Sept. 15 event to feature area native discussing steel industry of the Ohio Valley

STEUBENVILLE — The Jefferson County Historical Association will hold its annual meeting and banquet on Sept. 15 at St. Florian Hall in Wintersville, beginning at 5:30 p.m. with hors d’oeuvres preceding a sit-down dinner served at 6:15 p.m.

The menu includes salad and a choice of either stuffed chicken breast with rice and mixed vegetables or roast beef with mashed potatoes and mixed vegetables. Dessert will be served with tea and coffee. Cost is $30 per person. Reservations should be returned with menu choice by Thursday to JCHA, P.O. Box 4268, Steubenville, OH 43952.

The meeting is held annually to review the past year’s accomplishments and to announce goals for the next year.

It also is occasion to welcome a guest speaker, in this case area native Lou Martin, associate professor of history at Chatham University and chair of the department of history, political science and international studies.

The steel industry of the Ohio Valley will be the topic for the guest lecturer of 19th century industrialization who resides in Pittsburgh with his wife.

Martin graduated from Oak Glen High School and earned his bachelor’s degree and doctorate from West Virginia University. He has published articles in “Pennsylvania History” and “LABOR: Studies in Working-Class History of the Americas.” His book, “Smokestacks in the Hills: Rural-Industrial Workers in West Virginia,” is published by the University of Illinois Press as part of its Working Class in American History series.

Promotional material regarding the speaker notes:

“Long considered an urban phenomenon, industrialization also transformed the American countryside. Lou Martin weaves the narrative of how the relocation of the steel and pottery factories in the Ohio River Valley created a rural and small-town working class and what that meant for communities and for labor. The result is an illuminating consideration of capital mobility, the ways in which changing work experiences defined gender roles and the erroneous but persistent myth that modernizing forces bulldozed docile local cultures.”

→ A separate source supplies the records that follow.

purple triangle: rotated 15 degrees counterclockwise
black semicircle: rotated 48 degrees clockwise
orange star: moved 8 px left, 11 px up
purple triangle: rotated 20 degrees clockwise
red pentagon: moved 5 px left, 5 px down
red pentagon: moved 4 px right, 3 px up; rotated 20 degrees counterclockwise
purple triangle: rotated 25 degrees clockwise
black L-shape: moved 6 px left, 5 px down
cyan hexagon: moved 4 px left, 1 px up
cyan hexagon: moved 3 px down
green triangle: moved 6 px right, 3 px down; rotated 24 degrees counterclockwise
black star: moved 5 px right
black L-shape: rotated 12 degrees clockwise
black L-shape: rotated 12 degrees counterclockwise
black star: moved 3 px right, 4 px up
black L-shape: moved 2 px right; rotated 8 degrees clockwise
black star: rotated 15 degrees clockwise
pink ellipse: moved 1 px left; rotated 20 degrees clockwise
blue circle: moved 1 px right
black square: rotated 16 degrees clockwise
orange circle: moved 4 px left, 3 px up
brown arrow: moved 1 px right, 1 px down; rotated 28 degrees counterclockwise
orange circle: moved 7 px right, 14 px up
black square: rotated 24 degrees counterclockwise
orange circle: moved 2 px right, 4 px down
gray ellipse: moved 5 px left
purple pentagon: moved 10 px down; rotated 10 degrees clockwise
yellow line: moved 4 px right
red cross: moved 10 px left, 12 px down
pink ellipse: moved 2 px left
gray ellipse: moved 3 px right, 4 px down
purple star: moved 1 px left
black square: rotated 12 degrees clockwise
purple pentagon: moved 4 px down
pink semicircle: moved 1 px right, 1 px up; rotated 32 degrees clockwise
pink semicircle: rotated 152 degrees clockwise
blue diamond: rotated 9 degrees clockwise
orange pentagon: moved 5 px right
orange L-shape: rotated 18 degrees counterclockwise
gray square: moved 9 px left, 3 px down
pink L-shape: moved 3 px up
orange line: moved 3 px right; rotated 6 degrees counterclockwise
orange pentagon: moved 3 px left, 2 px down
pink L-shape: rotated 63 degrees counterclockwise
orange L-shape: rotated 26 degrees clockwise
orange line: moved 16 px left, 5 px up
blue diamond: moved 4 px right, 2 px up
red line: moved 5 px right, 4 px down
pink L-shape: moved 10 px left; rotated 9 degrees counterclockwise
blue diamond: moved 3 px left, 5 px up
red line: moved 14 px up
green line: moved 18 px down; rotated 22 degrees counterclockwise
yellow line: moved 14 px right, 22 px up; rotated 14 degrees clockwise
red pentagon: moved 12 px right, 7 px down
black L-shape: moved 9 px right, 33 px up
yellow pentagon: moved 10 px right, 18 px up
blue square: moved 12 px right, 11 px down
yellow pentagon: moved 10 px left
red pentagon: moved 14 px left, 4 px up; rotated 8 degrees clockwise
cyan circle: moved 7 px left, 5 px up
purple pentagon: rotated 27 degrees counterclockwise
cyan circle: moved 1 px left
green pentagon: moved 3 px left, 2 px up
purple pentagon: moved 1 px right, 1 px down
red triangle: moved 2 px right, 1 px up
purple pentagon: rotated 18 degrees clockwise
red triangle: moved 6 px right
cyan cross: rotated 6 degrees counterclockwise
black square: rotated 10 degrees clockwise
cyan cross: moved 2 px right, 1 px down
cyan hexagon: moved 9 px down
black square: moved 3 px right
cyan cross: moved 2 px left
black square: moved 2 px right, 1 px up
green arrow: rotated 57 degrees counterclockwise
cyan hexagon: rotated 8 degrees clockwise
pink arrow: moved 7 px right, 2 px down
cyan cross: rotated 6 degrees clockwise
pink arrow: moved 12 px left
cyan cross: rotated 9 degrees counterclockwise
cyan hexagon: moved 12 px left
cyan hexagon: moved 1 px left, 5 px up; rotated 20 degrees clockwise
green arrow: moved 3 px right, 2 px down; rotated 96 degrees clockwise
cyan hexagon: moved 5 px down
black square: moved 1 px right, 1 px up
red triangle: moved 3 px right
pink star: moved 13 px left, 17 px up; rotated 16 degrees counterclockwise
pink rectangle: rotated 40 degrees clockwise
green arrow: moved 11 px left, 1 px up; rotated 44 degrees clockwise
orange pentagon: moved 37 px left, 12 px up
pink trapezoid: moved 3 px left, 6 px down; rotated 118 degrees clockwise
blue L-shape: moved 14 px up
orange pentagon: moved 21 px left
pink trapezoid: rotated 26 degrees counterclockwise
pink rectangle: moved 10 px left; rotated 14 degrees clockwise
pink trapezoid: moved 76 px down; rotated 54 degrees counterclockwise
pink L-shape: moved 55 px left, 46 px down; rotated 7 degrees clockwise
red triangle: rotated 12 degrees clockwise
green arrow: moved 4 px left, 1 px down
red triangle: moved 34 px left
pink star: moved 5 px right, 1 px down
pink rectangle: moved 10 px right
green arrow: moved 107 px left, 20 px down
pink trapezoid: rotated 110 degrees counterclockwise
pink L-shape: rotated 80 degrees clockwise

Officers of the historical association are: Judy Brancazio, president; Eleanor Naylor, first vice president; Charles Green, second vice president; Mike Giles, secretary; and Susan Probert, treasurer. Directors are Joan Anliker, Barry Bardone, Dr. Howard Brettell, Martha Freese, Mal Lilly, Robert Martin, Betty Masters, Robert Phillipson, Lois Rekowski, Dominic Teramana, Thomas Way and Linda Wells.